Opinião: Propaganda política impulsionada e a remorização dos anúncios
Alexandre Basílio é professor de Direito Eleitoral, de Direito Digital, bacharel em Direito, em Ciência Política e consultor de Cibersegurança
Você já deve ter assistido um daqueles documentários sobre tubarões caçando suas presas e deve ter notado que há sempre alguns pequenos peixes presos a eles, de carona sendo transportados pelos oceanos. Aquele peixe se chama rêmora e é um conhecido caso de comensalismo na natureza.
Mas, qual é a relação disso com as propagandas eleitorais impulsionadas?

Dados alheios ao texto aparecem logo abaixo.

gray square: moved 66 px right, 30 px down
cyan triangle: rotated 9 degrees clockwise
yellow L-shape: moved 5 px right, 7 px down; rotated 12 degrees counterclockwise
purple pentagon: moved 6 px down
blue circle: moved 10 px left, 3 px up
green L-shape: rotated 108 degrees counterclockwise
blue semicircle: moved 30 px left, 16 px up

Para melhor compreensão, precisamos entender como funciona o sistema de impulsionamento de alguns buscadores e plataformas de compartilhamento de vídeos, onde o fenômeno ocorre com maior frequência.
Embora transparente para os usuários, há um frenético movimento nos bastidores dos navegadores de internet, bem como nos aparelhos móveis enquanto se usa a internet. Antes mesmo de o visitante abrir o conteúdo que busca, há um leilão de sua atenção, que, a partir de dados pré-armazenados sobre cada um de nós, vende aos anunciantes a nossa atenção pelo maior preço de lance, disparando à nossa vista a propaganda adequada para aparecer nos primeiros resultados das nossas buscas ou antes, durante ou depois do vídeo que escolhemos assistir.

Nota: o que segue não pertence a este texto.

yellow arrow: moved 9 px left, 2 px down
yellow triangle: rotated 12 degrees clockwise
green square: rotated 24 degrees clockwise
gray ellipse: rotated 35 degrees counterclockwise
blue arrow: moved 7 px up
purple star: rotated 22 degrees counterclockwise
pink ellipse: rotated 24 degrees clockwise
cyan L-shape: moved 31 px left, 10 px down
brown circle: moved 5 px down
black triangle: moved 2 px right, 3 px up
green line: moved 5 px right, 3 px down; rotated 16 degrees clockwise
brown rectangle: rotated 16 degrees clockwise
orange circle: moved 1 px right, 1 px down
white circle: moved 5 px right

A exibição de anúncios adequados ao gosto de cada um dos usuários foi a forma que as plataformas digitais encontraram para auferir grandes lucros vendendo a atenção de quem usa seus serviços, ditos gratuitos. Não é por acaso que se diz: “se o serviço é gratuito, o produto é você”.
A ideia de entregar anúncios aos usuários não ficou estanque, presa ao mundo dos negócios. Atualmente ela é considerada a menina dos olhos dos candidatos brasileiros. Só no ano de 2020 houve um total de 102 milhões de reais gastos em propaganda eleitoral impulsionada nas mídias sociais, dados divulgados pelo sistema de contas eleitorais do TSE.
Em que pese todo o investimento, é muito difícil para um candidato desconhecido ou ansioso por levar uma informação qualquer aos eleitores convencê-los de procurar por seu nome nos buscadores ou nas plataformas de vídeos. Aí é que entra a remorização dos anúncios.
A técnica é simples e para exemplificar vamos imaginar que o candidato a prefeito, João das Couves, quer muito levar sua propaganda a todos os eleitores do município. Comprando anúncios nas mídias sociais, ele tem a pretensão de que, todas as vezes que alguém procurar por determinados termos no buscador, surgirá seu nome entre as primeiras opções. O objetivo é que aconteça o mesmo nas plataformas de vídeo.
Em pouco tempo, João das Couves descobre que essa não é uma tarefa fácil. Por mais que ele tente, os relatórios demonstram que sua campanha não deslancha e os acessos ao seu conteúdo continuam estagnados, sem obter o alcance esperado. Contudo, ao mesmo tempo, João das Couves percebe que o candidato à reeleição, Zé do Bar, está com toda pompa. Tudo que ele publica gera excelentes resultados.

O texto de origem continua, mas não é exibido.